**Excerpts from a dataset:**

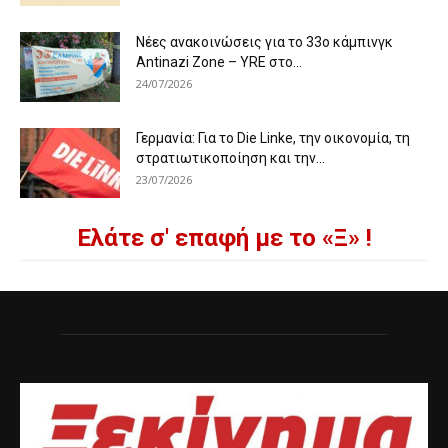
Νέες ανακοινώσεις για το 33ο κάμπινγκ
Antinazi Zone – YRE στο...
24/07/2026
Γερμανία: Για το Die Linke, την οικονομία, τη
στρατιωτικοποίηση και την...
23/07/2026
Ελάτε σ' επαφή με το «Ξ» !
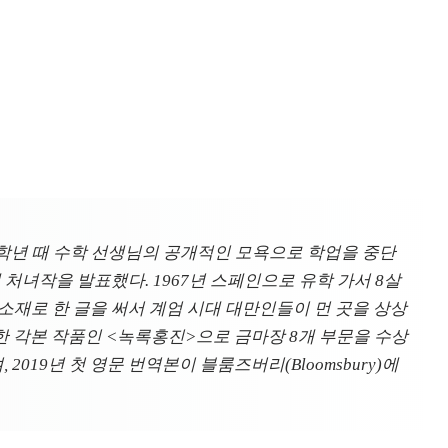
교 2학년 때 수학 선생님의 공개적인 모욕으로 학업을 중단
 처녀작을 발표했다. 1967년 스페인으로 유학 가서 8살
생활을 소재로 한 글을 써서 계엄 시대 대만인들이 먼 곳을 상상
 유일한 각본 작품인 <녹록홍진>으로 금마장 8개 부문을 수상
2019년 첫 영문 번역본이 블룸즈버리(Bloomsbury)에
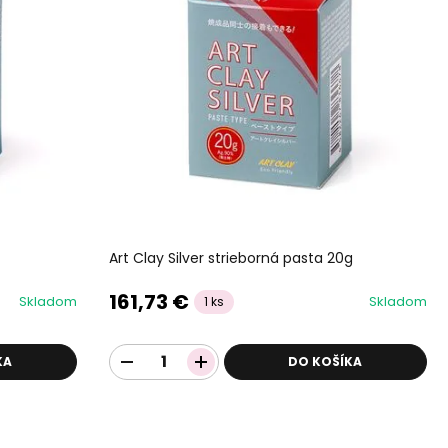
Art Clay Silver strieborná pasta 20g
161,73 €
Skladom
Skladom
1 ks
KA
DO KOŠÍKA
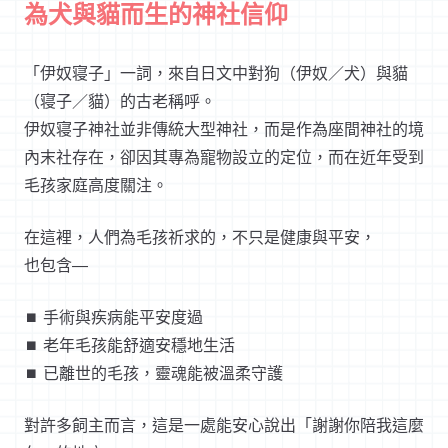
為犬與貓而生的神社信仰
「伊奴寝子」一詞，來自日文中對狗（伊奴／犬）與貓
（寝子／貓）的古老稱呼。
伊奴寝子神社並非傳統大型神社，而是作為
座間神社
的境
內末社存在，卻因其專為寵物設立的定位，而在近年受到
毛孩家庭高度關注。
在這裡，人們為毛孩祈求的，不只是健康與平安，
也包含—
⏹︎ 手術與疾病能平安度過
⏹︎ 老年毛孩能舒適安穩地生活
⏹︎ 已離世的毛孩，靈魂能被溫柔守護
對許多飼主而言，這是一處能安心說出「謝謝你陪我這麼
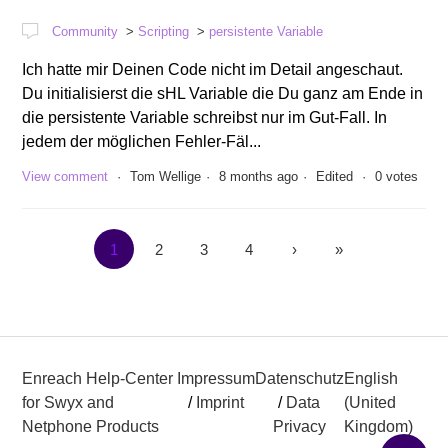
Community
Scripting
persistente Variable
Ich hatte mir Deinen Code nicht im Detail angeschaut.
Du initialisierst die sHL Variable die Du ganz am Ende in
die persistente Variable schreibst nur im Gut-Fall. In
jedem der möglichen Fehler-Fäl...
View comment
Tom Wellige
8 months ago
Edited
0 votes
1
2
3
4
›
»
Enreach Help-Center
Impressum
Datenschutz
English
for Swyx and
/
Imprint
/
Data
(United
Netphone Products
Privacy
Kingdom)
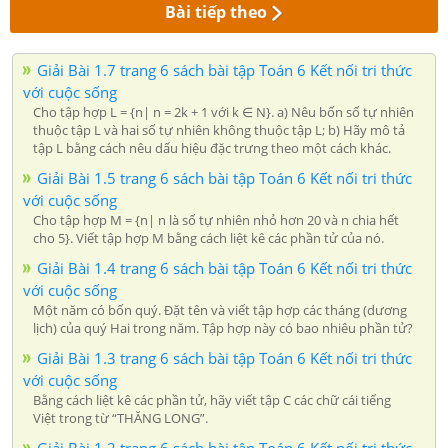
Bài tiếp theo
Giải Bài 1.7 trang 6 sách bài tập Toán 6 Kết nối tri thức
với cuộc sống
Cho tập hợp L = {n| n = 2k + 1 với k ∈ N}. a) Nêu bốn số tự nhiên
thuộc tập L và hai số tự nhiên không thuộc tập L; b) Hãy mô tả
tập L bằng cách nêu dấu hiệu đặc trưng theo một cách khác.
Giải Bài 1.5 trang 6 sách bài tập Toán 6 Kết nối tri thức
với cuộc sống
Cho tập hợp M = {n| n là số tự nhiên nhỏ hơn 20 và n chia hết
cho 5}. Viết tập hợp M bằng cách liệt kê các phần tử của nó.
Giải Bài 1.4 trang 6 sách bài tập Toán 6 Kết nối tri thức
với cuộc sống
Một năm có bốn quý. Đặt tên và viết tập hợp các tháng (dương
lịch) của quý Hai trong năm. Tập hợp này có bao nhiêu phần tử?
Giải Bài 1.3 trang 6 sách bài tập Toán 6 Kết nối tri thức
với cuộc sống
Bằng cách liệt kê các phần tử, hãy viết tập C các chữ cái tiếng
Việt trong từ “THĂNG LONG”.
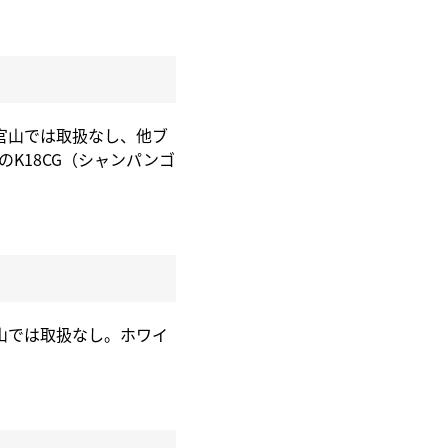
代官山では取扱なし、他ブ
のK18CG（シャンパンゴ
官山では取扱なし。ホワイ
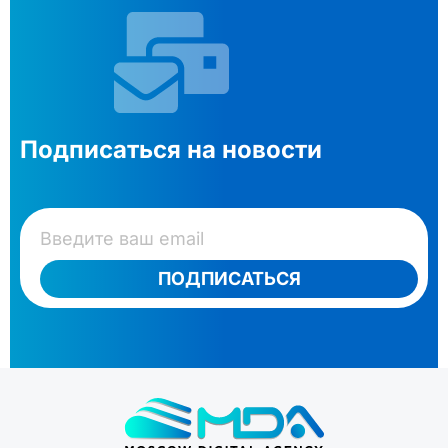
Подписаться на новости
ПОДПИСАТЬСЯ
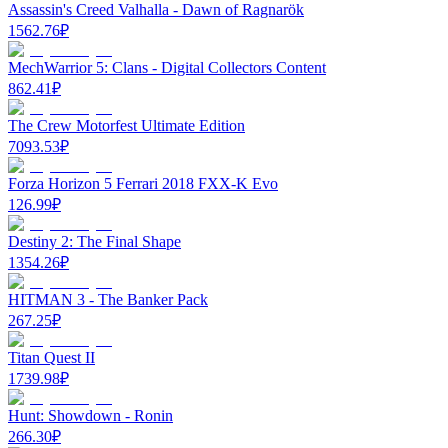
Assassin's Creed Valhalla - Dawn of Ragnarök
1562.76
₽
MechWarrior 5: Clans - Digital Collectors Content
862.41
₽
The Crew Motorfest Ultimate Edition
7093.53
₽
Forza Horizon 5 Ferrari 2018 FXX-K Evo
126.99
₽
Destiny 2: The Final Shape
1354.26
₽
HITMAN 3 - The Banker Pack
267.25
₽
Titan Quest II
1739.98
₽
Hunt: Showdown - Ronin
266.30
₽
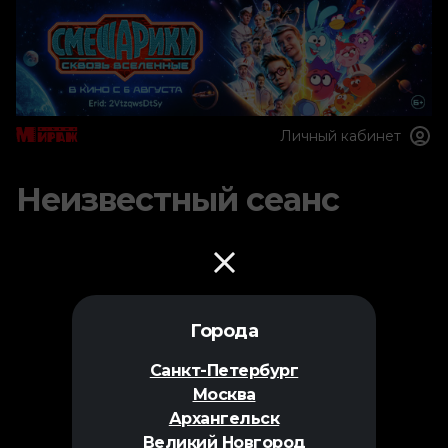
Личный кабинет
Неизвестный сеанс
Города
Санкт-Петербург
Москва
Архангельск
Великий Новгород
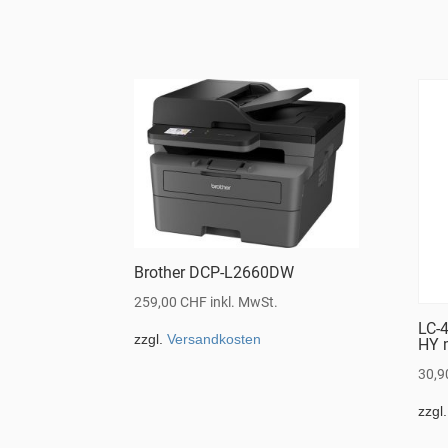
Brother DCP-L2660DW
259,00
CHF
inkl. MwSt.
LC-
zzgl.
Versandkosten
HY 
30,
zzgl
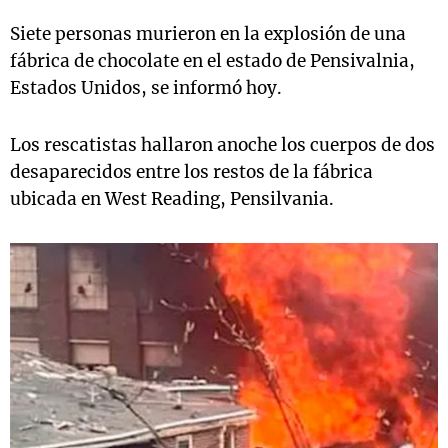
Siete personas murieron en la explosión de una
fábrica de chocolate en el estado de Pensivalnia,
Estados Unidos, se informó hoy.
Los rescatistas hallaron anoche los cuerpos de dos
desaparecidos entre los restos de la fábrica
ubicada en West Reading, Pensilvania.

**PROBLEM TO SOLVE:** Without the pictures, give every line of the data again, exactly as written.

**YOUR RESPONSE:**
Νέες ανακοινώσεις για το 33ο κάμπινγκ
Antinazi Zone – YRE στο...
24/07/2026
Γερμανία: Για το Die Linke, την οικονομία, τη
στρατιωτικοποίηση και την...
23/07/2026
Ελάτε σ' επαφή με το «Ξ» !
교 2학년 때 수학 선생님의 공개적인 모욕으로 학업을 중단
 처녀작을 발표했다. 1967년 스페인으로 유학 가서 8살
생활을 소재로 한 글을 써서 계엄 시대 대만인들이 먼 곳을 상상
 유일한 각본 작품인 <녹록홍진>으로 금마장 8개 부문을 수상
2019년 첫 영문 번역본이 블룸즈버리(Bloomsbury)에
Art Clay Silver strieborná pasta 20g
161,73 €
Skladom
Skladom
1 ks
KA
DO KOŠÍKA
為犬與貓而生的神社信仰
「伊奴寝子」一詞，來自日文中對狗（伊奴／犬）與貓
（寝子／貓）的古老稱呼。
伊奴寝子神社並非傳統大型神社，而是作為
座間神社
的境
內末社存在，卻因其專為寵物設立的定位，而在近年受到
毛孩家庭高度關注。
在這裡，人們為毛孩祈求的，不只是健康與平安，
也包含—
⏹︎ 手術與疾病能平安度過
⏹︎ 老年毛孩能舒適安穩地生活
⏹︎ 已離世的毛孩，靈魂能被溫柔守護
對許多飼主而言，這是一處能安心說出「謝謝你陪我這麼
Community
Scripting
persistente Variable
Ich hatte mir Deinen Code nicht im Detail angeschaut.
Du initialisierst die sHL Variable die Du ganz am Ende in
die persistente Variable schreibst nur im Gut-Fall. In
jedem der möglichen Fehler-Fäl...
View comment
Tom Wellige
8 months ago
Edited
0 votes
1
2
3
4
›
»
Enreach Help-Center
Impressum
Datenschutz
English
for Swyx and
/
Imprint
/
Data
(United
Netphone Products
Privacy
Kingdom)
Bài tiếp theo
Giải Bài 1.7 trang 6 sách bài tập Toán 6 Kết nối tri thức
với cuộc sống
Cho tập hợp L = {n| n = 2k + 1 với k ∈ N}. a) Nêu bốn số tự nhiên
thuộc tập L và hai số tự nhiên không thuộc tập L; b) Hãy mô tả
tập L bằng cách nêu dấu hiệu đặc trưng theo một cách khác.
Giải Bài 1.5 trang 6 sách bài tập Toán 6 Kết nối tri thức
với cuộc sống
Cho tập hợp M = {n| n là số tự nhiên nhỏ hơn 20 và n chia hết
cho 5}. Viết tập hợp M bằng cách liệt kê các phần tử của nó.
Giải Bài 1.4 trang 6 sách bài tập Toán 6 Kết nối tri thức
với cuộc sống
Một năm có bốn quý. Đặt tên và viết tập hợp các tháng (dương
lịch) của quý Hai trong năm. Tập hợp này có bao nhiêu phần tử?
Giải Bài 1.3 trang 6 sách bài tập Toán 6 Kết nối tri thức
với cuộc sống
Bằng cách liệt kê các phần tử, hãy viết tập C các chữ cái tiếng
Việt trong từ “THĂNG LONG”.
代官山では取扱なし、他ブ
のK18CG（シャンパンゴ
官山では取扱なし。ホワイ
Подписаться на новости
ПОДПИСАТЬСЯ
Assassin's Creed Valhalla - Dawn of Ragnarök
1562.76
₽
MechWarrior 5: Clans - Digital Collectors Content
862.41
₽
The Crew Motorfest Ultimate Edition
7093.53
₽
Forza Horizon 5 Ferrari 2018 FXX-K Evo
126.99
₽
Destiny 2: The Final Shape
1354.26
₽
HITMAN 3 - The Banker Pack
267.25
₽
Titan Quest II
1739.98
₽
Hunt: Showdown - Ronin
266.30
₽
Личный кабинет
Неизвестный сеанс
Города
Санкт-Петербург
Москва
Архангельск
Великий Новгород
Brother DCP-L2660DW
259,00
CHF
inkl. MwSt.
LC-
zzgl.
Versandkosten
HY 
30,
zzgl
Siete personas murieron en la explosión de una
fábrica de chocolate en el estado de Pensivalnia,
Estados Unidos, se informó hoy.
Los rescatistas hallaron anoche los cuerpos de dos
desaparecidos entre los restos de la fábrica
ubicada en West Reading, Pensilvania.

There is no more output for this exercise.